So, what exactly is PM-V11? Well, the PM stands for "powdered metal." Here's how Veritas explains what a powered metal is (original).




To form a PM alloy, constituent metals are melted and mixed together, then atomized, creating very small particles that cool and harden, forming a powder. This powder is screened to ensure consistent particle size, and then heated under pressure to form a billet. The billet is then rolled to the required thickness, ready to process as a conventionally smelted steel would be. The PM process yields a steel with a very fine grain structure that is uniform throughout.

Veritas has done an impressive amount on PM-V11 and many other tool steels and all of the tests suggest that PM-V11 might be the biggest thing to happen to hand tools since Tom Lie-Nielsen decided to give tool making a go (looking back, that seems to be the first step in the current resurgence of hand tools). But really matters is how the new blades and chisel do in the shop. For example, I'd like know how sharp the initial edge is. Sharper than A2 and O1? And how long does it hold that initial edge? What kind of surface does it leave behind? At the moment, we've got a PM-V11 plane blade and were sending it out to one of our authors for testing. We'll have the results in an upcoming issue of the magazine.

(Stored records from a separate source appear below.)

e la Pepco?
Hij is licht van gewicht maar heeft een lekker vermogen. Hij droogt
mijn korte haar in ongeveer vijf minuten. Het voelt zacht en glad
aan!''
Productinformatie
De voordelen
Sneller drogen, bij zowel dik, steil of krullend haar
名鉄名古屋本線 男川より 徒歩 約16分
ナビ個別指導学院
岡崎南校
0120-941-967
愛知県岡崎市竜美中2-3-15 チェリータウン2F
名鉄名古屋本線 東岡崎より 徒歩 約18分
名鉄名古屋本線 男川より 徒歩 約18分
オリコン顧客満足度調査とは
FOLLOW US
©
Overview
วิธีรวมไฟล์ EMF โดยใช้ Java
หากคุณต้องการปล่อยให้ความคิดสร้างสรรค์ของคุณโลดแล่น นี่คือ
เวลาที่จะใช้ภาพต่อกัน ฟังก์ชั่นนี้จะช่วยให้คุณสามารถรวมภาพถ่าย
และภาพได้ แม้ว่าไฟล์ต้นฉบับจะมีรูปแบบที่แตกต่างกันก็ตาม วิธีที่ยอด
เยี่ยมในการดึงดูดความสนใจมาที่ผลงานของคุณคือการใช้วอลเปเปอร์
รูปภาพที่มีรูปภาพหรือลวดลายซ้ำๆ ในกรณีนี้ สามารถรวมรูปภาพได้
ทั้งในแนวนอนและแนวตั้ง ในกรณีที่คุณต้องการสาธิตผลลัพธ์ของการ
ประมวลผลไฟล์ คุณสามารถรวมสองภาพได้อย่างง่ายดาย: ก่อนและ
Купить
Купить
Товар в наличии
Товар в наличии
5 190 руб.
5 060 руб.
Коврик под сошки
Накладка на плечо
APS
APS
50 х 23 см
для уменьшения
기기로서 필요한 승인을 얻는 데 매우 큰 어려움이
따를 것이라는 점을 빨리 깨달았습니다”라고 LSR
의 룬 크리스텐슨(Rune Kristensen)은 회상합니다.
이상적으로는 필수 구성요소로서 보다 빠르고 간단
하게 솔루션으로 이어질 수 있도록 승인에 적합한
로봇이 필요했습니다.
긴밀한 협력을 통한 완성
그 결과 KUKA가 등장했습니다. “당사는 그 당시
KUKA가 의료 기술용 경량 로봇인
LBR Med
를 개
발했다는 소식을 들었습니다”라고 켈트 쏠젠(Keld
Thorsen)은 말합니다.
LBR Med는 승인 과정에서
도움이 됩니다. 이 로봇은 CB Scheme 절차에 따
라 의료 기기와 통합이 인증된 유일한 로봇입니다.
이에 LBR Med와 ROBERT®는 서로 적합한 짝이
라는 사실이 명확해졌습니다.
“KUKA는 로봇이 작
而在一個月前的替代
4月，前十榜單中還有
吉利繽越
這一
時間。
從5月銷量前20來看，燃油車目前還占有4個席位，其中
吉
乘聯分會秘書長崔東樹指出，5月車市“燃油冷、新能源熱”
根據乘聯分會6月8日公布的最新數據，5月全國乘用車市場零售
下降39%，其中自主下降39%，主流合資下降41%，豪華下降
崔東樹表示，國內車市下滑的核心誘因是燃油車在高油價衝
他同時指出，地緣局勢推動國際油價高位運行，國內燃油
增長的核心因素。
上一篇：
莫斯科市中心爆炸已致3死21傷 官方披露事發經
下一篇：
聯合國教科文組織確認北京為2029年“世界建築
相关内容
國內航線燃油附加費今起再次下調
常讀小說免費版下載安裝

posted in: blogs, Chisel, Veritas, plane blade, PM-V11, tool steel

Comments (21)

Ron Alley Ron Alley writes: I am familiar with powdered metal in bearing applications, but not as a tool steel. I wonder whether it will prove too brittle for cutting tool applications. My thoughts are that it may be similar to carbide, long wearing, brittle and and easily damaged by dropping. In theory, we should never drop a tools. But the real world intervenes and that theory just doesn't hold.
Posted: 8:52 pm on July 23rd

jermbrid jermbrid writes: Eat your heart out, Hank Reardon.
Posted: 4:20 pm on July 17th

red2ernest red2ernest writes: How about some independent ASTM test numbers and SEM images of the test edges as sharpened and at the test end life instead of he said they said from Joie Schmaltz?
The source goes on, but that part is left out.